This 3-year survey study led by researchers at Duke University School of Medicine, Durham, North Carolina, finds that emotional exhaustion trajectories varied by role but increased overall among most healthcare workers (HCWs) since the onset of the COVID-19 pandemic.
Of 107, 122 HCWs surveyed, respondents reported increased emotional exhaustion in themselves and in their colleagues overall and for every role. From September 2019 to September 2021 through January 2022, emotional exhaustion increased from 31.8% to 40.4%.

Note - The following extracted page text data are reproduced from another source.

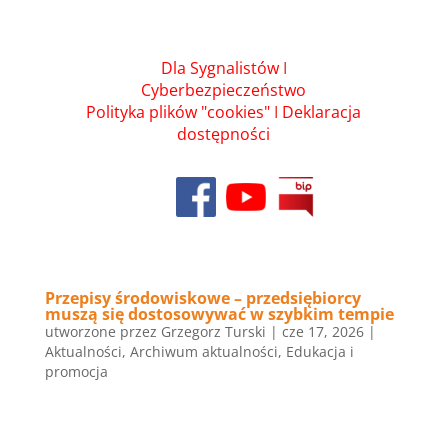
Dla Sygnalistów
I
Cyberbezpieczeństwo
Polityka plików "cookies"
I
Deklaracja
dostępności
Przepisy środowiskowe – przedsiębiorcy
muszą się dostosowywać w szybkim tempie
utworzone przez
Grzegorz Turski
|
cze 17, 2026
|
Aktualności
,
Archiwum aktualności
,
Edukacja i
promocja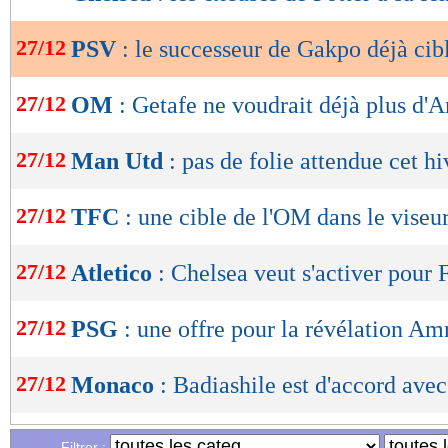
de
lecture
27/12
PSV
: le successeur de Gakpo déjà cib
OK
27/12
OM
: Getafe ne voudrait déjà plus d'
27/12
Man Utd
: pas de folie attendue cet hi
27/12
TFC
: une cible de l'OM dans le viseu
27/12
Atletico
: Chelsea veut s'activer pour 
27/12
PSG
: une offre pour la révélation Am
27/12
Monaco
: Badiashile est d'accord ave
27/12
Ajax
: Blind a résilié son contrat (off.)
Filtrer :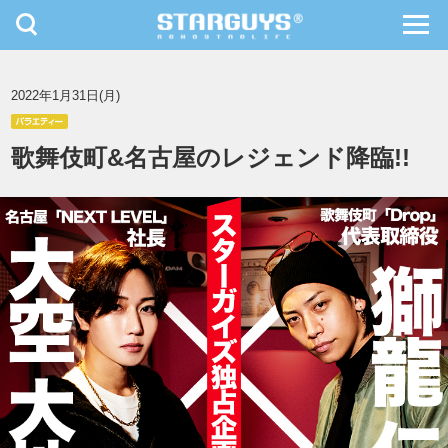
toggle
toggl
navigation
navig
九州・沖縄
北海道・東北
2022年1月31日(月)
歌舞伎町&名古屋のレジェンド降臨!!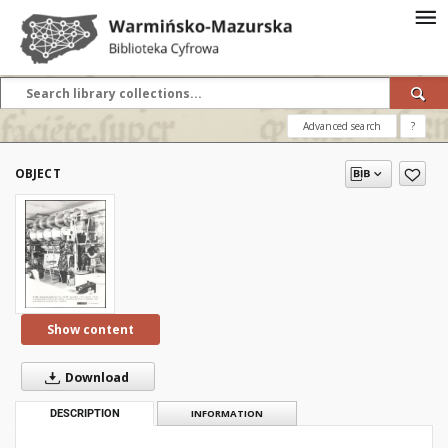
Advanced search
?
OBJECT
Show content
Download
DESCRIPTION
INFORMATION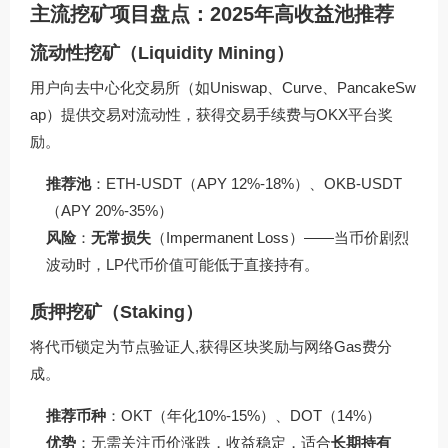
主流挖矿项目盘点：2025年高收益池推荐
流动性挖矿（Liquidity Mining）
用户向去中心化交易所（如Uniswap、Curve、PancakeSw
ap）提供交易对流动性，获得交易手续费与OKX平台奖
励。
推荐池
：ETH-USDT（APY 12%-18%）、OKB-USDT
（APY 20%-35%）
风险
：
无常损失
（Impermanent Loss）——当币价剧烈
波动时，LP代币价值可能低于直接持有。
质押挖矿（Staking）
将代币锁定为节点验证人,获得区块奖励与网络Gas费分
成。
推荐币种
：OKT（年化10%-15%）、DOT（14%）
优势
：无需关注币价涨跌，收益稳定，适合
长期持有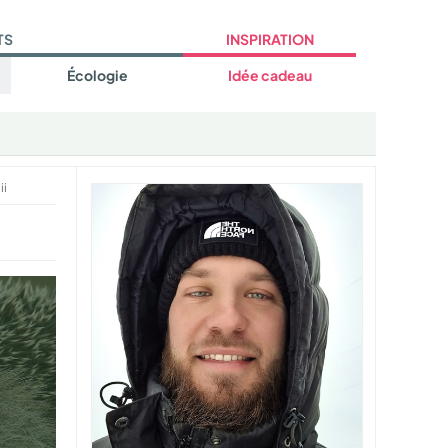
TS
INSPIRATION
Écologie
Idée cadeau
ii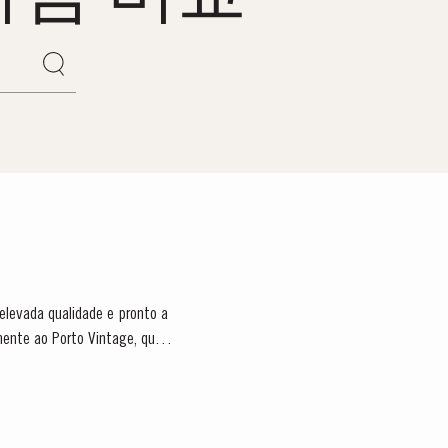
 elevada qualidade e pronto a
mente ao Porto Vintage, que é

Nurses reported increases in emotional exhaustion during the pandemic’s first year, from 40.6% in 2019 to 46.5% in 2020, and increasing again during the second year of the pandemic to 49.2%.
Physicians reported decreases in emotional exhaustion from 31.8% in 2019 to 28.3% in 2020, followed by a sharp increase in the second year of the pandemic to 37.8%.
All other roles showed similar patterns of emotional exhaustion as nurses but at lower levels.
Intraclass correlation coefficients showed clustering of exhaustion in work settings over the 3 years, suggesting a social contagion effect of exhaustion.
The findings indicate that emotional exhaustion among HCWs was problematic before the pandemic and has become worse, the researchers say. Increases in emotional exhaustion may jeopardize quality of care and necessitate additional support for the workforce.